Case study: Failing upper partial denture against lower teeth
James G. Jenkins
A gentleman of about 70 years old came in inquiring about a solution to his problem: he had worn an upper partial denture for many years and now the front teeth kept "popping off."
Over the years, he lost a number of upper and lower teeth. He was somewhat apprehensive of dentistry and he wanted a nice smile along with the ability to eat better.
After an exam and some X-rays, the condition of his mouth could be thoroughly evaluated. He had five upper teeth and 10 lower teeth remaining. Every tooth was worn, decayed, broken or had lost bone support.
It became clear that any treatment necessary would require all the remaining natural teeth to be extracted. He was in generally good health physically and definitely young at heart.
A couple of different options were presented to him. One option would be upper and lower full dentures with no implant support. When this treatment is chosen, the dentures are re-lined a couple of months after the teeth are removed to provide a tight fit. This is done to accommodate the tissue shrinkage following extractions.
Another option would be upper and lower full dentures with one or both arches, supported by implants. The lower denture is more likely to move due to the tongue space and is more critical for implant support than the upper. However, with the upper and implant support, the portion of the denture that covers the roof of the mouth can be removed which aides in comfort, taste and speaking.

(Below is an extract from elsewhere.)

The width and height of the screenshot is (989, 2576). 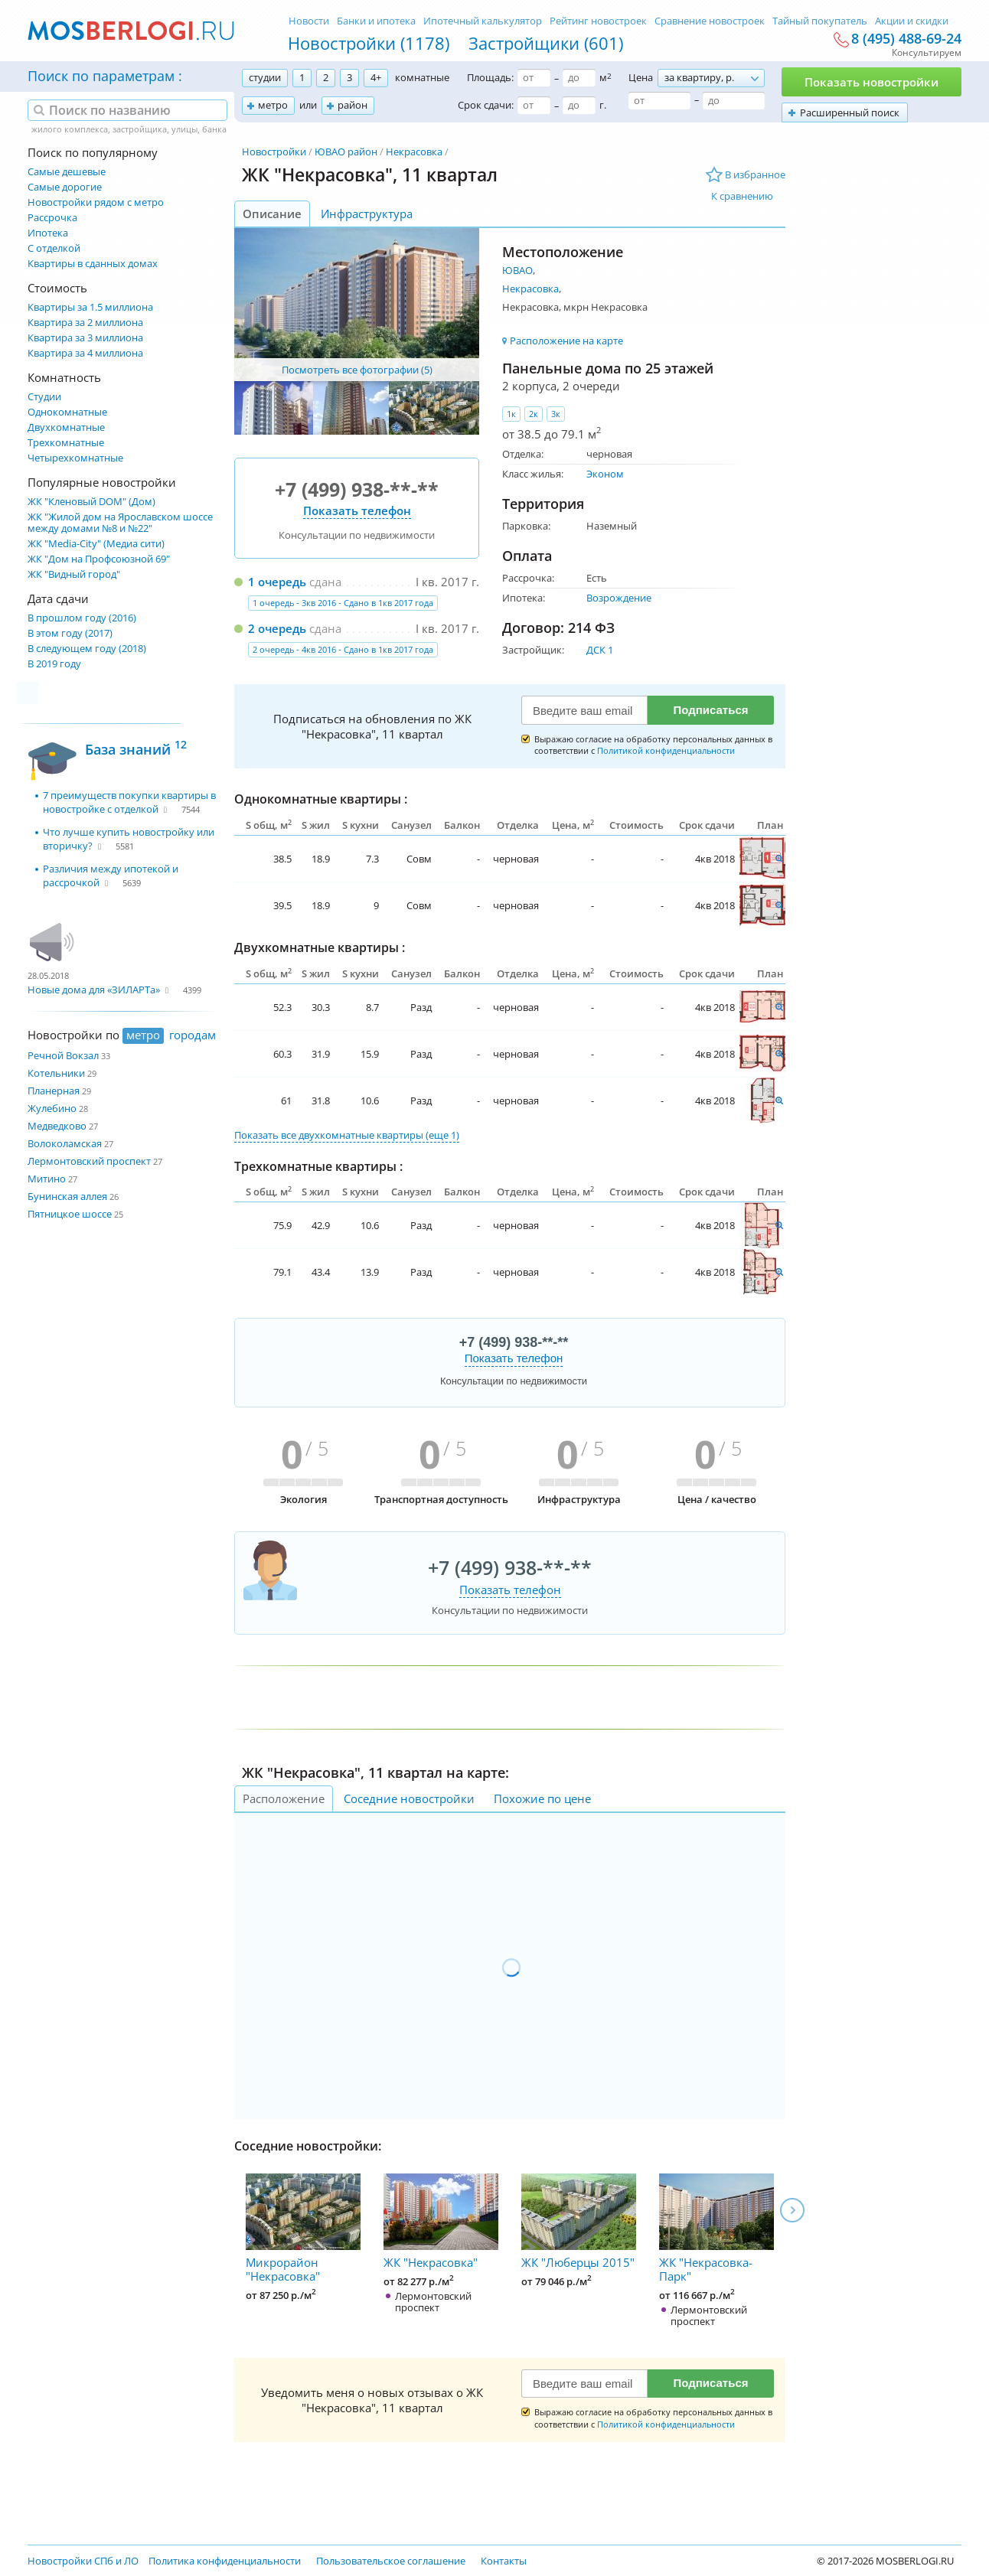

Another option would be non-removable teeth supported by implants on one or both arches. This is the option you hear about so often as "teeth in a day" or "all on four."

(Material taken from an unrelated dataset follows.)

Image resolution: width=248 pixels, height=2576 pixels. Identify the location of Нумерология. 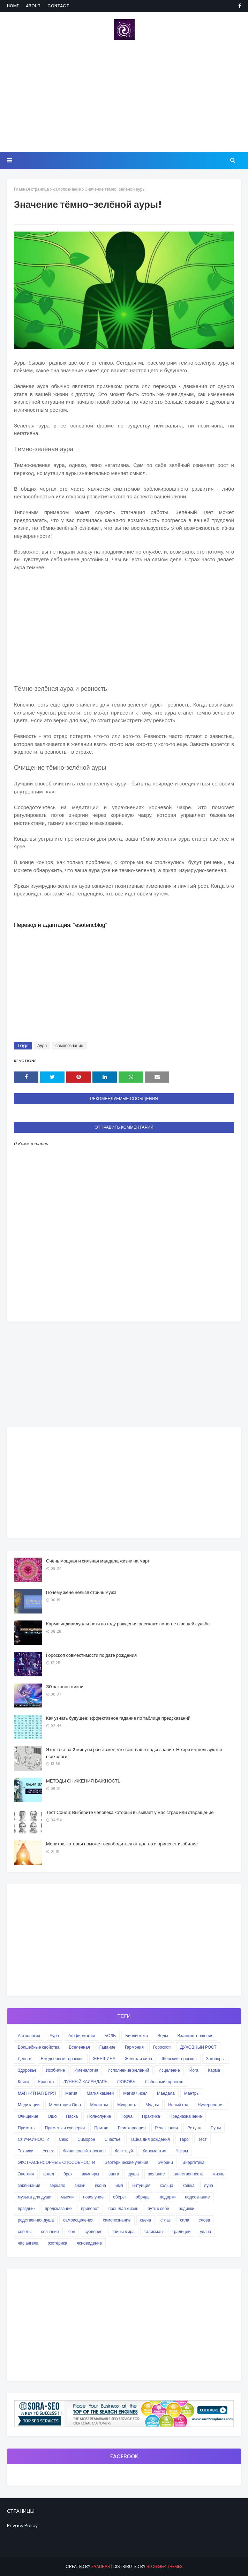
(211, 2105).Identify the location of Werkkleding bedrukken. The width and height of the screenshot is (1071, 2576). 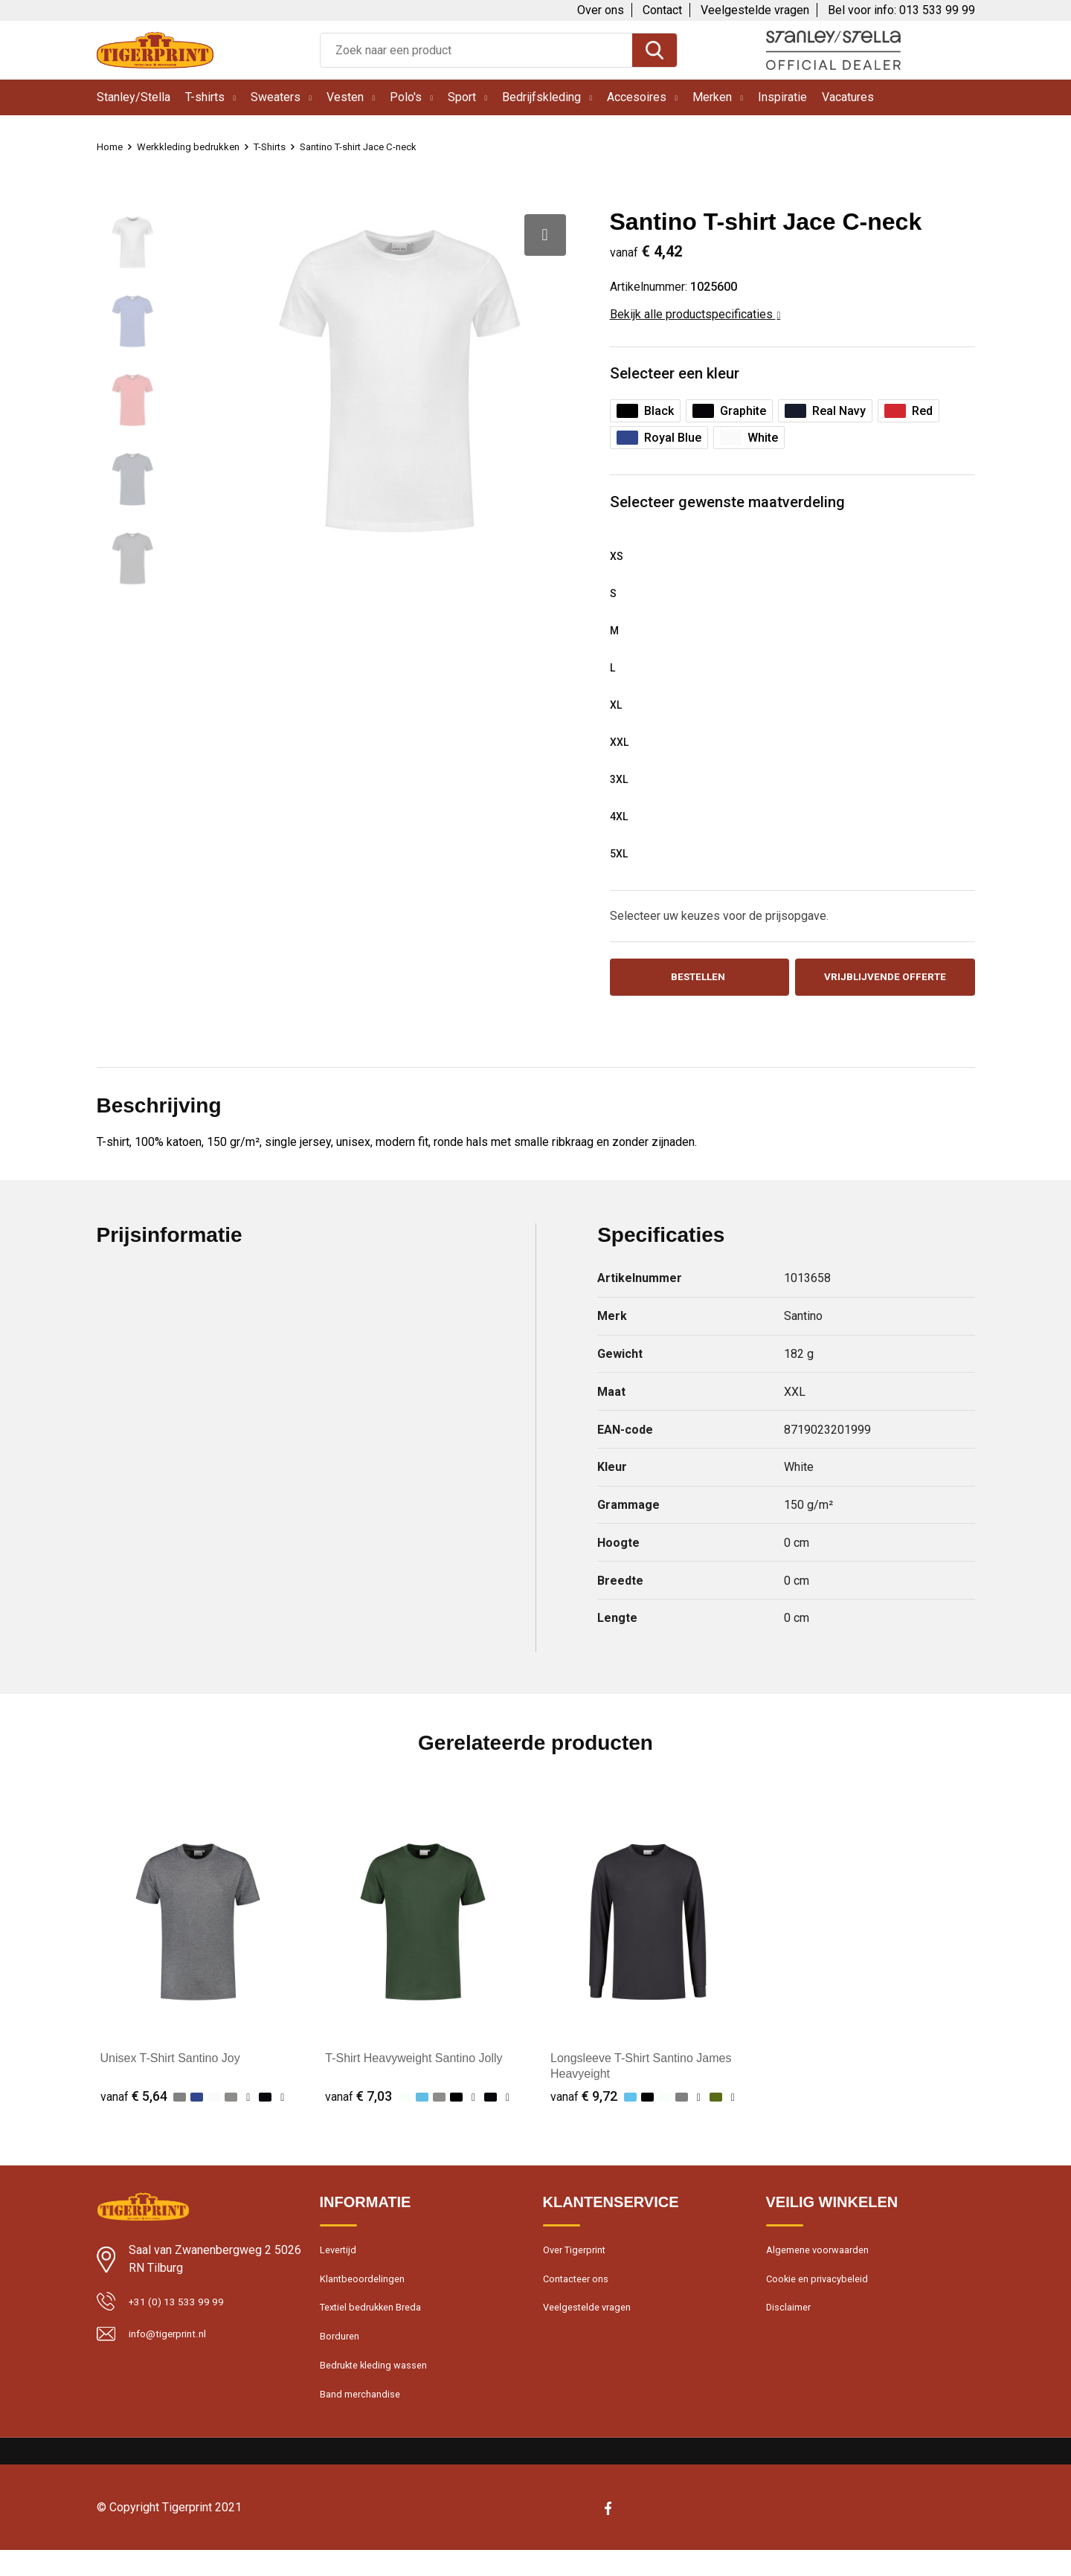
(196, 146).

This is the state-of-the-art closest thing to having your own natural teeth back. It has the added advantage of being removable by the dentist for hygiene and repair if necessary.
When considering this type of treatment, be sure to ask the dentist to go over all of the options for your particular condition.
We reviewed all of these procedures with him and he chose an upper full denture with an implant-supported lower denture. The procedure was planned to accommodate his apprehension.
Under sedation, I removed five remaining upper teeth and 10 remaining lower teeth. The original plan was to place two root-form implants at the time of the tooth removal; however, considerable bone re-contouring was necessary to achieve a good base to work with, and the implants were postponed for four months to allow for initial healing.
Using N202 (laughing gas), two root-form implants were placed in the lower arch at that time. Three more months were necessary before attachment of the dentures to the implants could occur.
The entire process took about one year total to go from the upper partial with five natural teeth, and the lower with 10 broken, decayed teeth, to an upper and lower full denture with the lowers implant supported.
Besides not having things move around or pop off with eating, we achieved a particularly attractive result, of which the patient is very proud.
James G. Jenkins, D.M.D. is the owner of Bluffton Dental Care in Bluffton.